Task objective. Below are entries; copy exactly, and only, the lines from the one containing "三星医疗：预中标约7085万元配网物资" through their final line, leaving out pictures.

Supplied records.
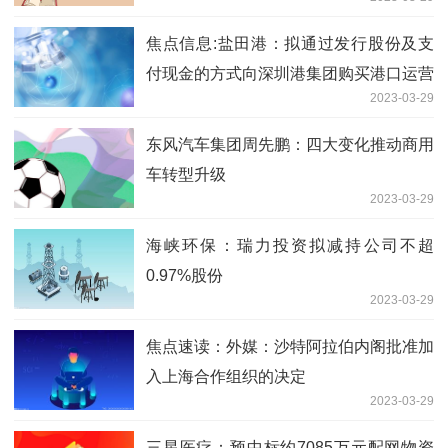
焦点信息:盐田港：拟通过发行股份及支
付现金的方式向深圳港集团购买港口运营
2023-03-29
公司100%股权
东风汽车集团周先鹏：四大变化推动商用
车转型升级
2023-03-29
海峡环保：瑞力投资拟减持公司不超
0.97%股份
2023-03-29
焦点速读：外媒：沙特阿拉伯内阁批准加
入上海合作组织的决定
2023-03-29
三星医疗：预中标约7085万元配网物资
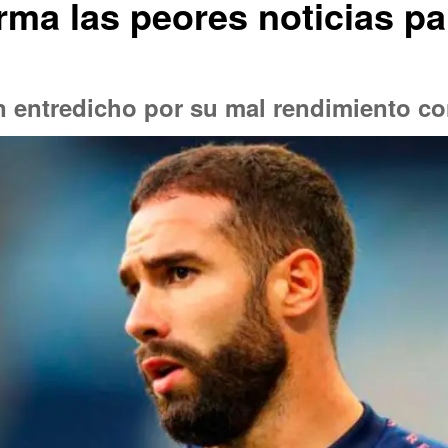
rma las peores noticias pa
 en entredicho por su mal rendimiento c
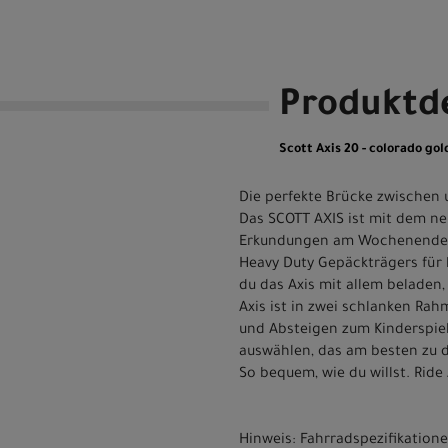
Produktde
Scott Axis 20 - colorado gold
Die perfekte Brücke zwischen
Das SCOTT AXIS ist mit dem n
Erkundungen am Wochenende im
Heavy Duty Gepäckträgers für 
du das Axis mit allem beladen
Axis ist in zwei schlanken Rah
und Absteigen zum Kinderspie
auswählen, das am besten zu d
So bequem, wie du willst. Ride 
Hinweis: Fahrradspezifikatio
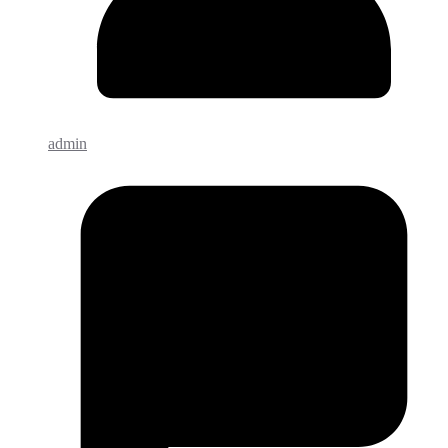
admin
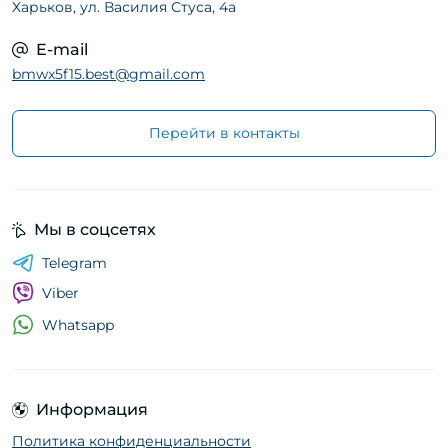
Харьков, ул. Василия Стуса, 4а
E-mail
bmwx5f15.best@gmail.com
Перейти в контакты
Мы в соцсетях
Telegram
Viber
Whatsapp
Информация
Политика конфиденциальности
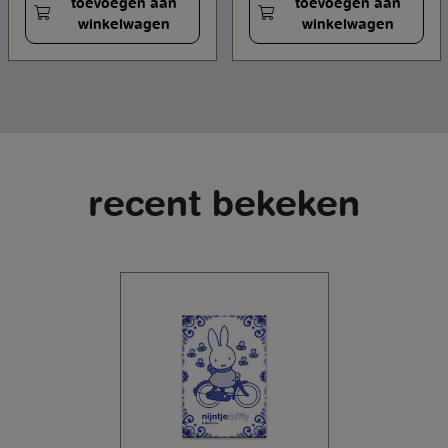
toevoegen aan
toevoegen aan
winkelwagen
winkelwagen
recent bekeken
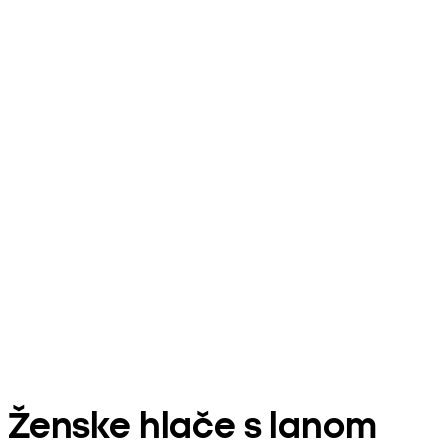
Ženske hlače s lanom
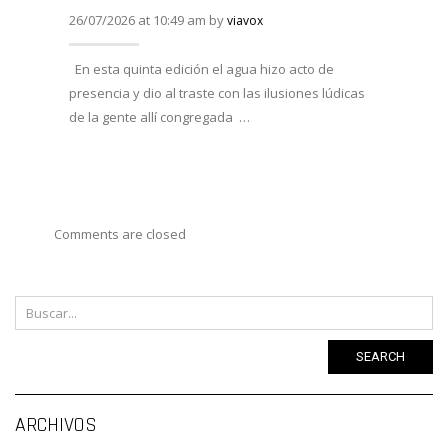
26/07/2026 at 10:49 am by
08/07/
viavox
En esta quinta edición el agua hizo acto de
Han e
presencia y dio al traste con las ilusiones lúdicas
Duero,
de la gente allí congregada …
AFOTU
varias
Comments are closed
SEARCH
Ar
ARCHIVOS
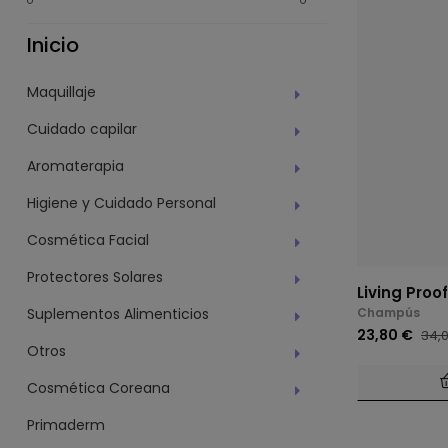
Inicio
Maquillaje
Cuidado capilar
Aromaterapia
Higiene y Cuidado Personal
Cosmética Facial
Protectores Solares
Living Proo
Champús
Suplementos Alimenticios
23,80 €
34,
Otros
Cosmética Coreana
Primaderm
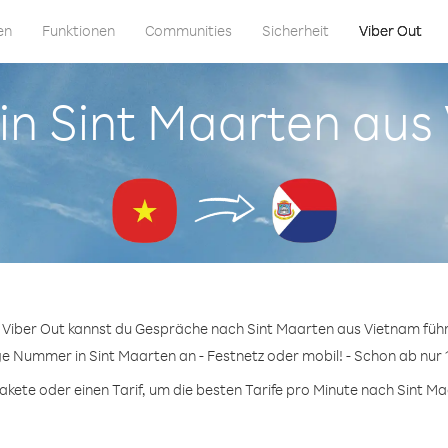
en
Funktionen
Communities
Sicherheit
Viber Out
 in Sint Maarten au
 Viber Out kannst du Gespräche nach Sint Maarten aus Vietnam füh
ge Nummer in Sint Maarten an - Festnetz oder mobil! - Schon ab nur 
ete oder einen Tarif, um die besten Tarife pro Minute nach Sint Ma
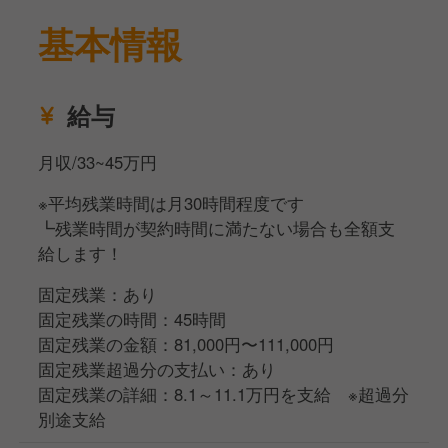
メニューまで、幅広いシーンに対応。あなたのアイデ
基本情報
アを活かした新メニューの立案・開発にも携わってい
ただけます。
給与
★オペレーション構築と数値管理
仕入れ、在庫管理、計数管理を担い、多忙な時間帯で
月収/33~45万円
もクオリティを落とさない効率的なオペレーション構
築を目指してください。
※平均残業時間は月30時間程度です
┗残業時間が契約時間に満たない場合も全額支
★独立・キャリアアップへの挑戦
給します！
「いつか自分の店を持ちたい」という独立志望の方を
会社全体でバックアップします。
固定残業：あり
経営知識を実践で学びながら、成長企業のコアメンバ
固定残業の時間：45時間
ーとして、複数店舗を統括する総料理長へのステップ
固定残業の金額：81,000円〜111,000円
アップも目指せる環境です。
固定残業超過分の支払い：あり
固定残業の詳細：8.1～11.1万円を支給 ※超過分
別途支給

Response to this exercise.
三星医疗：预中标约7085万元配网物资
rma las peores noticias pa
 en entredicho por su mal rendimiento c
Produktde
Scott Axis 20 - colorado gold
Die perfekte Brücke zwischen
Das SCOTT AXIS ist mit dem n
Erkundungen am Wochenende im
Heavy Duty Gepäckträgers für 
du das Axis mit allem beladen
Axis ist in zwei schlanken Rah
und Absteigen zum Kinderspie
auswählen, das am besten zu d
So bequem, wie du willst. Ride 
Hinweis: Fahrradspezifikatio
admin
Харьков, ул. Василия Стуса, 4а
E-mail
bmwx5f15.best@gmail.com
Перейти в контакты
Мы в соцсетях
Telegram
Viber
Whatsapp
Информация
Политика конфиденциальности
toevoegen aan
toevoegen aan
winkelwagen
winkelwagen
recent bekeken
Ženske hlače s lanom
26/07/2026 at 10:49 am by
08/07/
viavox
En esta quinta edición el agua hizo acto de
Han e
presencia y dio al traste con las ilusiones lúdicas
Duero,
de la gente allí congregada …
AFOTU
varias
Comments are closed
SEARCH
Ar
ARCHIVOS
Inicio
Maquillaje
Cuidado capilar
Aromaterapia
Higiene y Cuidado Personal
Cosmética Facial
Protectores Solares
Living Proo
Champús
Suplementos Alimenticios
23,80 €
34,
Otros
Cosmética Coreana
Primaderm
en
Funktionen
Communities
Sicherheit
Viber Out
 in Sint Maarten au
 Viber Out kannst du Gespräche nach Sint Maarten aus Vietnam füh
ge Nummer in Sint Maarten an - Festnetz oder mobil! - Schon ab nur 
ete oder einen Tarif, um die besten Tarife pro Minute nach Sint Ma
メニューまで、幅広いシーンに対応。あなたのアイデ
基本情報
アを活かした新メニューの立案・開発にも携わってい
ただけます。
給与
★オペレーション構築と数値管理
仕入れ、在庫管理、計数管理を担い、多忙な時間帯で
月収/33~45万円
もクオリティを落とさない効率的なオペレーション構
築を目指してください。
※平均残業時間は月30時間程度です
┗残業時間が契約時間に満たない場合も全額支
★独立・キャリアアップへの挑戦
給します！
「いつか自分の店を持ちたい」という独立志望の方を
会社全体でバックアップします。
固定残業：あり
経営知識を実践で学びながら、成長企業のコアメンバ
固定残業の時間：45時間
ーとして、複数店舗を統括する総料理長へのステップ
固定残業の金額：81,000円〜111,000円
アップも目指せる環境です。
固定残業超過分の支払い：あり
固定残業の詳細：8.1～11.1万円を支給 ※超過分
別途支給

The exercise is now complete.